Notebook Description
01_Welcome.ipynb Welcome and setup guide
02_Intro_Ray_Train_Torch.ipynb Introduction to Ray Train with PyTorch
03_Fault_Tolerance_Torch.ipynb Fault tolerance in distributed training
04_Ray_Train_Ray_Data.ipynb Integration of Ray Train with Ray Data
05_Stable_Diffusion_Pretraining.ipynb Pretraining Stable Diffusion with Ray Train
Bonus_Ray_Train_Observability.ipynb Ray Train observability and monitoring
Intro_Train.ipynb Ray Train introduction
PyTorch_Ray_Train.ipynb PyTorch with Ray Train

Stable Diffusion Deep Dive (stable-diffusion/)

Notebook Description
01_Intro.ipynb Introduction to Stable Diffusion
02_Primer.ipynb Stable Diffusion primer
03_Preprocessing.ipynb Data preprocessing for Stable Diffusion
04_Pretraining.ipynb Stable Diffusion pretraining
bonus/04b_Advanced_Pretraining.ipynb Advanced pretraining techniques

Resources

Documentation

Papers

Blog Posts


Summary

The Key Takeaway:

Distributed training doesn't have to be painful.
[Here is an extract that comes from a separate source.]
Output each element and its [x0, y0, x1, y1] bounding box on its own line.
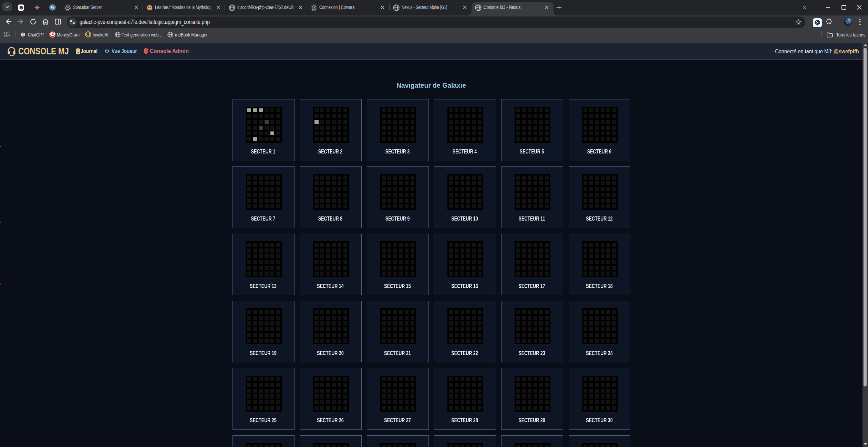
svg-text:W: W — [51, 6, 55, 10]
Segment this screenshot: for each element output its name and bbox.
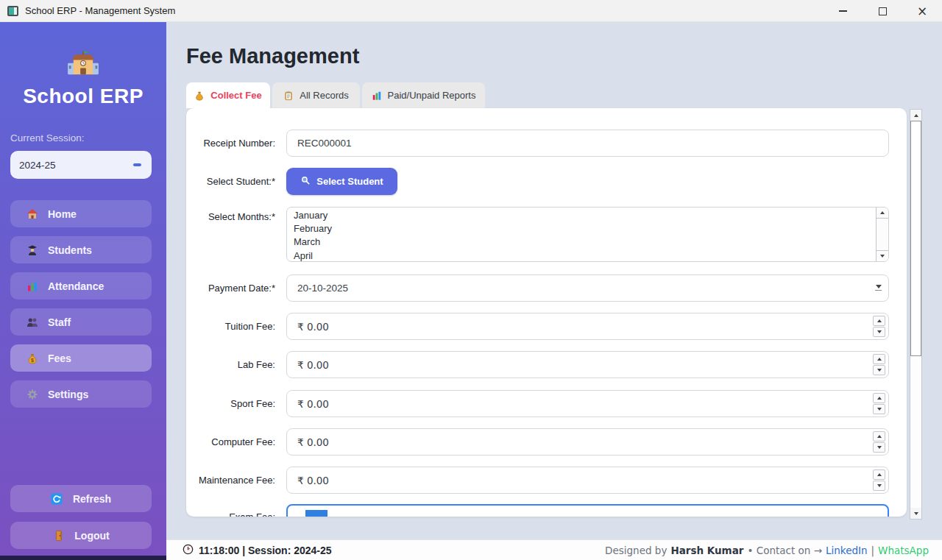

Ray Train gives you:

  • ✅ 90% less boilerplate than vanilla PyTorch
  • ✅ Same performance as native DDP/FSDP
  • ✅ Built-in fault tolerance and experiment tracking
  • ✅ Easy switching between strategies (DDP ↔ FSDP)
  • ✅ Seamless scaling to multiple nodes

Start with Ray Train DDP, upgrade to FSDP when needed. Skip vanilla PyTorch DDP entirely.